"I got a man out of immigration detention last week. Four days, start to finish. Filed a habeas corpus petition on a Thursday night, and by Monday a federal judge had ordered his immediate release. He walked out of the Orange County Jail in Goshen, New York, at 4:09 on Tuesday afternoon. He had been locked up since New Year's Day. All he needed was for someone to show up and assert his constitutional rights."
"The reason my client's case moved so fast is that we drew a judge who had already ruled on the exact same legal question: whether Immigration and Customs Enforcement can detain a person under a mandatory detention statute that Congress never intended to apply to people already living in the United States. The government's lawyers knew it and conceded that they could not distinguish our case from the judge's prior ruling."
"I represent another man in the same courthouse. Also from El Salvador. Also detained at the Orange County Jail. ICE arrested him at his own green-card interview. He walked into a scheduled appointment at the immigration office in Holtsville, New York, cooperating with the system exactly as the system asked him, and they took him into custody on the spot."

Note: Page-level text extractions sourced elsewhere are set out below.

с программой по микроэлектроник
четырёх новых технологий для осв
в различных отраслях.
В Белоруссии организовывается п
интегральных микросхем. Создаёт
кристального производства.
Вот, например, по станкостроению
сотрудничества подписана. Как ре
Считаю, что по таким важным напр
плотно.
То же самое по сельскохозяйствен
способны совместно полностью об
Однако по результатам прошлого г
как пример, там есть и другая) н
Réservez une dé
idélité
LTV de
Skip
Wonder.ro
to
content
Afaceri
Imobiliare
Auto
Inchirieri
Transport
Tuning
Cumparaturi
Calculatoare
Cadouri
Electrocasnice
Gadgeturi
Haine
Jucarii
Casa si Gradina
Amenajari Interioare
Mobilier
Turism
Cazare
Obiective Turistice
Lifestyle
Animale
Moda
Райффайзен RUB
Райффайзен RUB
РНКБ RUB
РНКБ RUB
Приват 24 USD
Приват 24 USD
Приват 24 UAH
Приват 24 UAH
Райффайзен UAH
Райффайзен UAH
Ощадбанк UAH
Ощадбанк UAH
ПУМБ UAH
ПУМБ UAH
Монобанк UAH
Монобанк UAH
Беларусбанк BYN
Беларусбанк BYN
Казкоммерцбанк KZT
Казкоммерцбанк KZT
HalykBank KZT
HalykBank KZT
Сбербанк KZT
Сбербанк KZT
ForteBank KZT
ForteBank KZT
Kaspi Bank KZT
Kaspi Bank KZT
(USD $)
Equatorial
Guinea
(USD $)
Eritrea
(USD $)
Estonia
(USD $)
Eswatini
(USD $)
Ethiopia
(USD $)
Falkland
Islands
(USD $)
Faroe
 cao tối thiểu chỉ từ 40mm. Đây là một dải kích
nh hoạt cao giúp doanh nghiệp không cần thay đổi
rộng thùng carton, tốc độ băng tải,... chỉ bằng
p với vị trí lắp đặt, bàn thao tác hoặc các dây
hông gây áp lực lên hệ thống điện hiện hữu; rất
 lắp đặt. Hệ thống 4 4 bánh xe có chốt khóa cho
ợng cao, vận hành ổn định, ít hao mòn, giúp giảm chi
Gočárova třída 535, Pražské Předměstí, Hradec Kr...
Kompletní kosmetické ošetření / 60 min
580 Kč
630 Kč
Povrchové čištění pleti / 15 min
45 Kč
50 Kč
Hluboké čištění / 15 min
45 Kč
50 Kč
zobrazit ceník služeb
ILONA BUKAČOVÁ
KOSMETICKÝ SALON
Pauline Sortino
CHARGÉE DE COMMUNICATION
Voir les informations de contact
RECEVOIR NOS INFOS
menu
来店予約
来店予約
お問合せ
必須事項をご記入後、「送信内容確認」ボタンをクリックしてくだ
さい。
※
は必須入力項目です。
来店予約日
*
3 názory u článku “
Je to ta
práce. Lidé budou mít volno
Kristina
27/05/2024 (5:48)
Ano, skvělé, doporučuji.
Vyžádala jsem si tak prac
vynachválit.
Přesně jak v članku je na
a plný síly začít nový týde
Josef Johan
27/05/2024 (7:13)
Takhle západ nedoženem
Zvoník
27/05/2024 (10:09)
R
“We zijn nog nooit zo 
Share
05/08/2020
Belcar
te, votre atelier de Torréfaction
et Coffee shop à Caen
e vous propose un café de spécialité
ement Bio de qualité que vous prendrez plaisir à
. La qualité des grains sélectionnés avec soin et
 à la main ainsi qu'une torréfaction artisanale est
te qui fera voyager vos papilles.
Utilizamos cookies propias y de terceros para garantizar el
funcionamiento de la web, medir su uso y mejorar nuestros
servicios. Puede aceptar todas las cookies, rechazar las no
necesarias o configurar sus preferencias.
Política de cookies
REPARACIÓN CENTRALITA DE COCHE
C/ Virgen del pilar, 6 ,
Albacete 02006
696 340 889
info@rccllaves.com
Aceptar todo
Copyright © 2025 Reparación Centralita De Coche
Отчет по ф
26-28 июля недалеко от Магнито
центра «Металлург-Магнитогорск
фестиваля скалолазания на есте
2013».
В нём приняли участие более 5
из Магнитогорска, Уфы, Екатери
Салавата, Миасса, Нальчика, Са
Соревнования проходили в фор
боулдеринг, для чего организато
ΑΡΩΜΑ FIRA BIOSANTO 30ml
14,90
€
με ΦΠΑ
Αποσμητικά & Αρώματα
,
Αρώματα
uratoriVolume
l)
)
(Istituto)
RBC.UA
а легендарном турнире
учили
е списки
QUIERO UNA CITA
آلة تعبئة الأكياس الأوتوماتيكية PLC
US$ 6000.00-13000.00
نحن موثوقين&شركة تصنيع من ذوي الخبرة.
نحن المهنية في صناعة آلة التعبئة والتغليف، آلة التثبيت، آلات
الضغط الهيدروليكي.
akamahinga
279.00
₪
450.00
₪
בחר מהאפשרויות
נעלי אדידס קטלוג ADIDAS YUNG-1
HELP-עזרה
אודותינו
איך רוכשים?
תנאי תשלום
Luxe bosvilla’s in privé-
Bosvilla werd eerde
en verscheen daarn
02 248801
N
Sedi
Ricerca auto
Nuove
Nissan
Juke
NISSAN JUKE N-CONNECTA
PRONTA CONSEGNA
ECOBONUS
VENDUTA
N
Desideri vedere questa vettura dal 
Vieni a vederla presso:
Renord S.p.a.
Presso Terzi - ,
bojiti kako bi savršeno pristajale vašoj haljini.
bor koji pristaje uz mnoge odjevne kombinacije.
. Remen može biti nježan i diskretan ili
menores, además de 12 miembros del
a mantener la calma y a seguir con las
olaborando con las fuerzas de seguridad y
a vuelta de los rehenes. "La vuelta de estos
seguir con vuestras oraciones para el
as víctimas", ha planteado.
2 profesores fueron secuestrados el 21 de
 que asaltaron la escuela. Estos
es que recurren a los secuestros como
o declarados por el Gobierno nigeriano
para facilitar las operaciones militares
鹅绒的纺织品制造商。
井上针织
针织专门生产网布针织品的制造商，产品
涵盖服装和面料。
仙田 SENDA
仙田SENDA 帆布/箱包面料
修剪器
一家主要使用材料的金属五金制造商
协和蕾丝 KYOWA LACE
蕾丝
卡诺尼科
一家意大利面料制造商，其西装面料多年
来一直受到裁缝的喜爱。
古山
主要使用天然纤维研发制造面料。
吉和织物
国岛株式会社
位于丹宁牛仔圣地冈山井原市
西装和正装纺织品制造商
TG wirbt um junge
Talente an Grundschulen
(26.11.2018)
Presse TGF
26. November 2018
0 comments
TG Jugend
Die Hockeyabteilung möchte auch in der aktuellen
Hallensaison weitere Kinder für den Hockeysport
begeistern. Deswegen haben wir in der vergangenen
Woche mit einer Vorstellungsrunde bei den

A 22-year-old man was released from immigration detention after nearly four months due to a habeas corpus petition filed by his attorney. The federal judge ruled in his favor, citing a previous ruling on a similar legal question regarding mandatory detention statutes. In contrast, another client from El Salvador remains detained despite a similar legal situation, illustrating inconsistencies in the judicial process and the impact of different judges on immigration cases. The law supports individuals' rights, but timely legal intervention is crucial for justice.